Now that's rich. It's not my baby. There are actually a lot of things I disagree with or don't like in PhysX. If you go this way, my baby is Opcode.
As for the proprietary test tool and methods, dude, feel free to run your own benchmarks and publish your own results. The closed source thing is just a good excuse to justify people's laziness. I don't need to reveal to the world the fiercely guarded secret of how to create a box stack in Bullet, do I?
I do find it very interesting commercial PhysX being defensive and apparently threatened by the free, permissive, and open source Bullet.
You are completely misreading it.
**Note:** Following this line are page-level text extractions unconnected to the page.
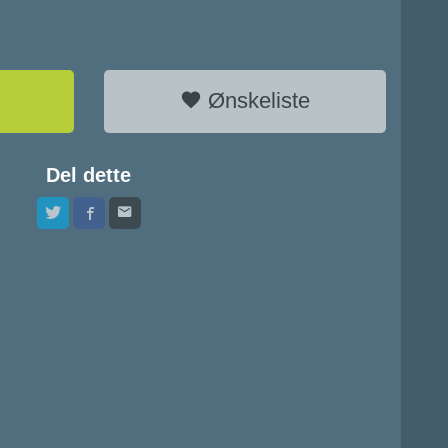
Ønskeliste
Del dette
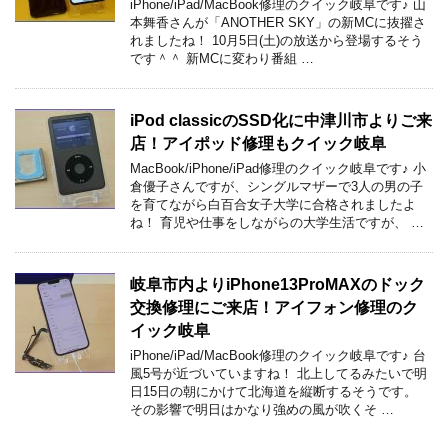
iPhone/iPad/MacBook修理のクイック岐阜です♪ 山
本舞香さんが「ANOTHER SKY」の新MCに抜擢さ
れましたね！ 10月5日(土)の放送から登場するそう
です＾＾ 新MCに変わり番組 …
iPod classicのSSD化に中津川市よりご来
店！アイポッド修理もクイック岐阜
MacBook/iPhone/iPad修理のクイック岐阜です♪ 小
倉優子さんですが、シングルマザーで3人の男の子
を育てながら白百合女子大学に合格されましたよ
ね！ 育児や仕事をしながらの大学生活ですが、 …
岐阜市内よりiPhone13ProMAXのドック
交換修理にご来店！アイフォン修理のク
イック岐阜
iPhone/iPad/MacBook修理のクイック岐阜です♪ 台
風5号が近づいていますね！ 北上してるみたいで明
日15日の朝にかけて北海道を縦断するそうです。
その影響で明日はかなり強めの風が吹くそ …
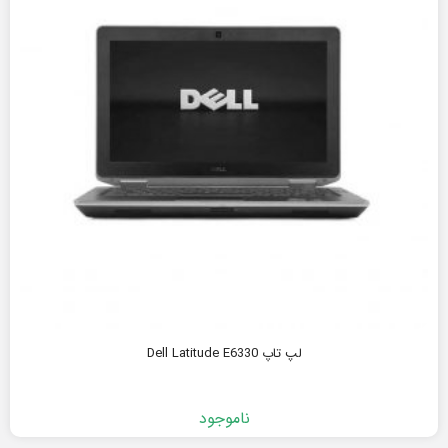
لپ تاپ Dell Latitude E6330
ناموجود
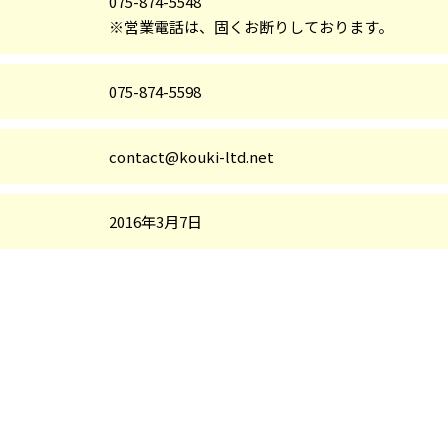
075-874-5548
※営業電話は、固くお断りしております。
075-874-5598
contact@kouki-ltd.net
2016年3月7日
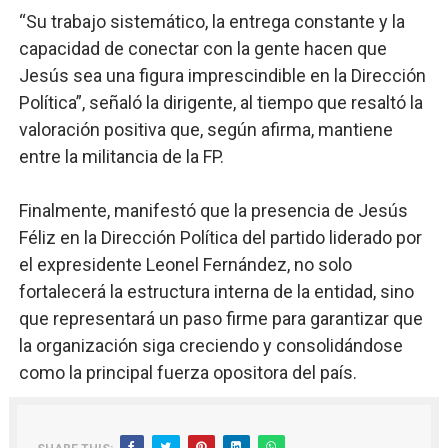
“Su trabajo sistemático, la entrega constante y la
capacidad de conectar con la gente hacen que
Jesús sea una figura imprescindible en la Dirección
Política”, señaló la dirigente, al tiempo que resaltó la
valoración positiva que, según afirma, mantiene
entre la militancia de la FP.
Finalmente, manifestó que la presencia de Jesús
Féliz en la Dirección Política del partido liderado por
el expresidente Leonel Fernández, no solo
fortalecerá la estructura interna de la entidad, sino
que representará un paso firme para garantizar que
la organización siga creciendo y consolidándose
como la principal fuerza opositora del país.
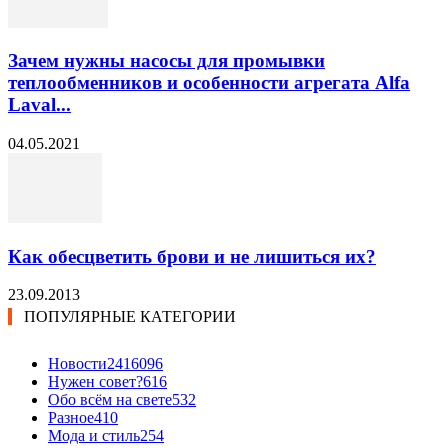
Зачем нужны насосы для промывки
теплообменников и особенности агрегата Alfa
Laval...
04.05.2021
Как обесцветить брови и не лишиться их?
23.09.2013
ПОПУЛЯРНЫЕ КАТЕГОРИИ
Новости24
16096
Нужен совет?
616
Обо всём на свете
532
Разное
410
Мода и стиль
254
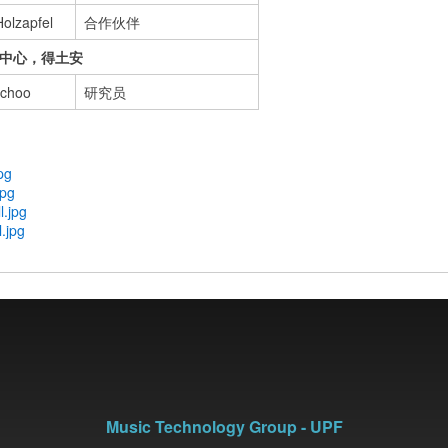
Holzapfel
合作伙伴
究中心，得土安
choo
研究员
pg
jpg
.jpg
.jpg
Music Technology Group - UPF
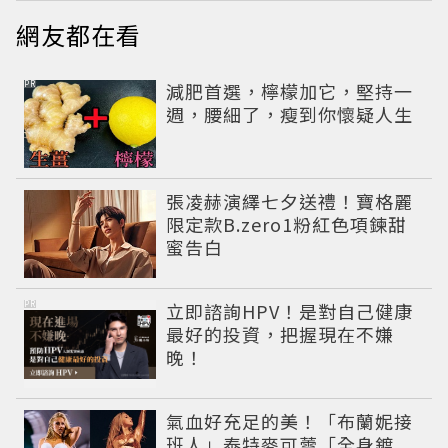
網友都在看
PR
減肥首選，檸檬加它，堅持一
週，腰細了，瘦到你懷疑人生
張凌赫演繹七夕送禮！寶格麗
限定款B.zero1粉紅色項鍊甜
蜜告白
PR
立即諮詢HPV！是對自己健康
最好的投資，把握現在不嫌
晚！
氣血好充足的美！「布蘭妮接
班人」泰特麥可蕾「全身鍍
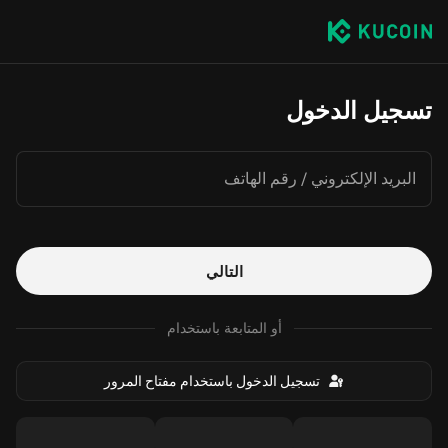
تسجيل الدخول
البريد الإلكتروني / رقم الهاتف
التالي
أو المتابعة باستخدام
تسجيل الدخول باستخدام مفتاح المرور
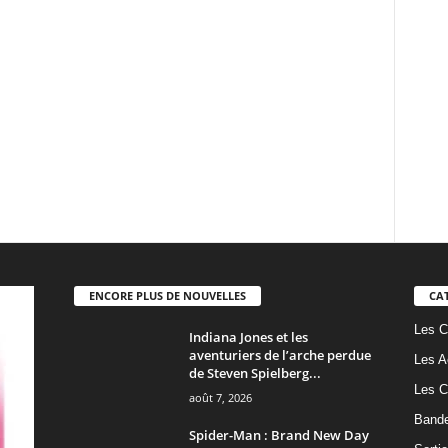
ENCORE PLUS DE NOUVELLES
CA
Les C
Indiana Jones et les
aventuriers de l’arche perdue
Les A
de Steven Spielberg...
Les C
août 7, 2026
Band
Spider-Man : Brand New Day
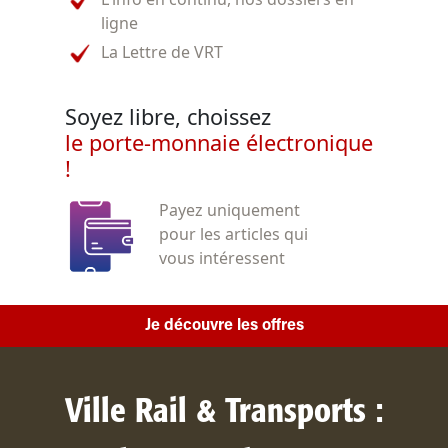
ligne
La Lettre de VRT
Soyez libre, choissez
le porte-monnaie électronique
!
Payez uniquement
pour les articles qui
vous intéressent
Je découvre les offres
Ville Rail & Transports :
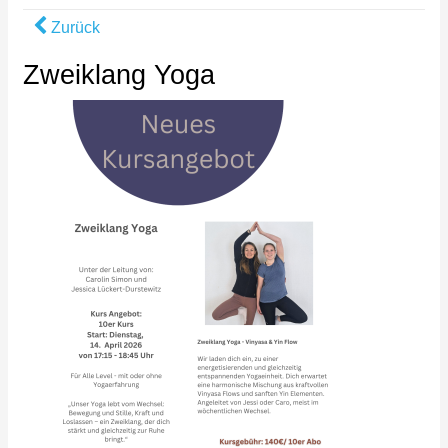
Zurück
Zweiklang Yoga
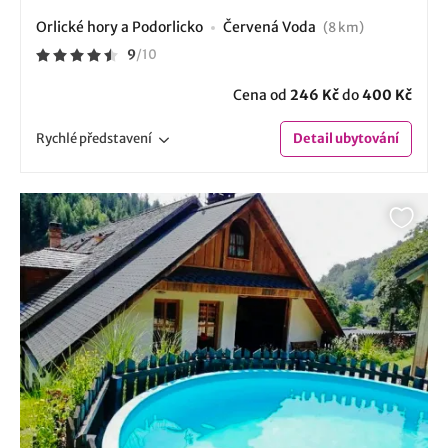
Orlické hory a Podorlicko
Červená Voda
(8 km)
9
/
10
Cena od
246 Kč
do
400 Kč
Rychlé
představení
Detail
ubytování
We don't feel "threatened" by Bullet at all. However I do feel
pissed off by people claiming that Bullet is more optimized than the CPU version of PhysX. That's the only reason why I included Bullet in these graphes, as I clearly explained. I need a link to point people to, for the next time I read some BS on some forum.
Sadly for Pierre and his colleagues, PhysX's restrictive licensing, and nVidia's territorial hardware shenanigans really hurt devs and end-users, and therefore PhysX adoption by many.
PhysX adoption looks fine to me. I may be completely wrong but it looks like a lot of actual games are using PhysX. On the other hand I don't see a lot of games using the open source competitors...
In any case I will try Erwin's suggestion for the last test, and update the post. For the other things though, if they're "not optimized" or "far from optimal", then I'm afraid my results are valid and I must keep them. That's exactly the reality check I needed for people still claiming that PhysX is not optimized. I think you understand this.
Other than that, I use a default collision margin of 0.04 for all shapes. I think I got that number from a Bullet sample, not sure. I don't think changing this value changes the performance much anyway. Seriously, I did try to make Bullet as fast as I could. There's a UI in which I can tweak all these options, and I actually selected the ones giving me the best performance/behavior (friction dir caching, warm starting, no split impulse, no randomize order for constraints, DBVT). ERP is 0.2, ERP2 is 0.1, margin is 0.04.
As for Bullet 3, I'm sure it will perform better but that's kind of irrelevant, isn't it? So will PhysX 3.4 and Havok X.Y, at which point we need to run the benchmarks again and see what we get.